To Fine-Tune the trained model the following call:
RadioMlDSet.configure(testRatio=.2, tuneRatio=0.1, validRatio=0.1)
can be used to have 20% of samples for test, 7.2% for training (Fine-Tuning), and 0.8% for validation.
- classmethod makeDatasets(dsNames='Train,Test,Valid', batchSize=128, dataPath=None, snrValues=None, version=2016, labelMode='MOD')
This class method creates several datasets as specified by dsNames parameter in one-shot.
- Parameters:
dsNames (str) –
A combination of the following:
”Train”: Create the training dataset.
”Test”: Create the test dataset.
”Valid”: Create the validation dataset. The ratio of validation samples can be specified using the
configure()
method before calling to this function. The default is 10% of training data. If it is used with tuning data, the ratio specifies the portion of tune samples (not train samples).”Tune”: Create the Fine-Tuning datas. The ratio of fine-tuning samples can be specified using the
configure()
method before calling to this function. The default is 10% of training data.
batchSize (int) – The batchSize used for all the datasets created.
dataPath (str) – The path to the directory where the dataset files are located.
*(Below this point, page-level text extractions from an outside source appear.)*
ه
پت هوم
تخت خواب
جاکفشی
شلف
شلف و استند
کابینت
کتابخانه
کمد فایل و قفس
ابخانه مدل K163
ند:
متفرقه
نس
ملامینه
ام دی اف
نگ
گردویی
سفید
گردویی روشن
snrValues (int, list of ints, or None) – Indicates which SNR values must be included in the dataset. Refer to the snrValues parameter of
__init__()
method for more info.version (int) –
The version of the RadioML dataset. It can be either 1016 (the default) or 2018. The actual datasets used are as follows:
2016: RADIOML 2016.10B
2018: RADIOML 2018.01A
labelMode (str) –
Specifies the type of label to be returned in batches of the data.
MOD
: This mode returns the modulation class as the label. (Default)SNR
: This mode returns the SNR index as the labelBOTH
: This mode returns a tuple of Modulation classes and SNR indexes as labels
- Returns:
Depending on the number of items specified in the dsNames, it returns between one and three
RadioMlDSet
objects. The returned values have the same order as they appear in the dsNames parameter.- Return type:
Up to 3
RadioMlDSet
objects
Note
To specify the training dataset, any string containing the word “train” (case insensitive) is accepted. So, “Training”, “TRAIN”, and ‘train’ all can be used.
To specify the test dataset, any string containing the word “test” (case insensitive) is accepted. So, “testing”, “TEST”, and ‘test’ all can be used.
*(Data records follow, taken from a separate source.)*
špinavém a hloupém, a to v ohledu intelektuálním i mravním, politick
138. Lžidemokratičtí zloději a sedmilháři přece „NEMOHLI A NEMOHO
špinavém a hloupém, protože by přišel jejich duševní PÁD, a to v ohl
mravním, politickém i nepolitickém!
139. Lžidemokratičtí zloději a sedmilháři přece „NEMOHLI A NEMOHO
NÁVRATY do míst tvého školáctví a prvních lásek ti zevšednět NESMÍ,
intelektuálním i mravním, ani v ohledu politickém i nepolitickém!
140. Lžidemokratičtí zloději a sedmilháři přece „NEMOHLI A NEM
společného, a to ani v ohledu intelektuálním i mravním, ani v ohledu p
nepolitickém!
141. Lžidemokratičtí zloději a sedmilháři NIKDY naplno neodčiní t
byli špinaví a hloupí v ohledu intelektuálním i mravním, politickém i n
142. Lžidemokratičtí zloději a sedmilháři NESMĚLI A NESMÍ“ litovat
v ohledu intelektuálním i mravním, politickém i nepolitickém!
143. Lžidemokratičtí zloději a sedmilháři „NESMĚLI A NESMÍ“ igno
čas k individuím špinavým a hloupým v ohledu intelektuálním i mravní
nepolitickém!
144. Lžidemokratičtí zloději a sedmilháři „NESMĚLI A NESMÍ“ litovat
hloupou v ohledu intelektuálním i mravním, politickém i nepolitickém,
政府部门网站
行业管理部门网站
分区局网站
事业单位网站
To specify the validation dataset, any string containing the word “valid” (case insensitive) is accepted. So, “Validation”, “VALID”, and ‘valid’ all can be used.
To specify the fine-tuning dataset, any string containing the word “tun” (case insensitive) is accepted. So, “Fine-Tuning”, “Tuning”, and ‘tune’ all can be used.
- classmethod printDsInfo(trainDs=None, testDs=None, validDs=None)
This class method prints information about given set of datasets in a single table.
- Parameters:
trainDs (any object derived from BaseDSet, optional) – The training dataset.
testDs (any object derived from BaseDSet, optional) – The test dataset.
validDs (any object derived from BaseDSet, optional) – The validation dataset.
- getBatch(batchIndexes)
This method returns a batch of samples and labels from the dataset as specified by the list of indexes in the batchIndexes parameter.
- Parameters:
batchIndexes (list of int) – A list of indexes used to pick samples and labels from the dataset.
- Returns:
samples (list or numpy array) – The batch samples specified by the batchIndexes.
labels (list or numpy array) – The batch labels specified by the batchIndexes.
- classmethod createNpzFiles(dataPath=None)
For the 2018 version of RadioML dataset, this function reads the dataset information from the original dataset file
GOLD_XYZ_OSC.0001_1024.hdf5
and creates an “npz” file for each SNR value.This only needs to be done once before this dataset can be used.
- Parameters:
dataPath (str) – The path to the directory where the dataset files are located.